***This is my final World Race blog!***
The setting I find myself in as I wake up and write this morning is a quiet apartment with clean carpet, a fridge full of food, a thermostat, and my own bathroom. I can’t decide if it feels like yesterday or a lifetime ago that I awoke to horses and buggies clopping down the road (Romania), freezing cold (Moldova), the sound of a river (Nepal), Muslim prayer calls (Tanzania), loud rap music (also Tanzania), laughing children (again, Tanzania), stifling heat (Thailand…and several other countries), the buzz of bugs around my face (Cambodia), or the honk of motos (Vietnam). While my current situation is more comfortable, I miss the heck out of those alternative ways of being awakened.
Ten months ago I finished the world race. Nine months and two weeks ago I began my first year of medical school. The contrast is striking.
I re-adjusted to life in the states quickly. I had to. Freak-outs were minimal, although a memorable one was when I went with my parents over Christmas break to use a gift card we had been given to an expensive restaurant. As I sat there and looked at the menu, all I could think about were the countless kids I had seen, played with, laughed with, and prayed for on the race that would likely never be able to experience a meal so extravagant.
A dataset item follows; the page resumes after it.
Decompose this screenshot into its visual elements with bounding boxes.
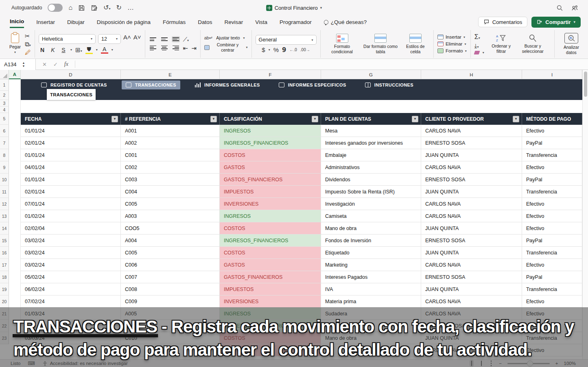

It took me all of four minutes to quietly ask my parents for the car keys and tell them that I would pick them up when they were done with the meal.
The world race definitely changed me. It made me more laid back about things that don’t matter that much and increased my awareness of both the miraculous and the tragic that is currently happening in our world. While many memories and lessons from the race have stuck with me, I’m not sure if any has been more applicable than this:
Choose Joy.
It’s a phrase that was so overstated on our trip that we began to say it sarcastically. “Oh yeah, choose joy today everybody.” (Not always easy on the days that were spent hot, sweaty, hungry, dirty, and homesick) But this year, when I doubted if I was in the right place, and when I was hating the amount of studying that school demanded, or when I was having massive community withdrawals and feeling lonely…choosing joy was so important. Happiness is a choice that we get to live out every day. Many people live the entirety of their lives without realizing that NOTHING will satisfy and make them happy outside of the love of God. So every morning we can try to fill ourselves up with whatever the world can offer, and ultimately miss attaining satisfaction, or we can CHOOSE to fill ourselves with the Lord and bask in the JOY that He brings.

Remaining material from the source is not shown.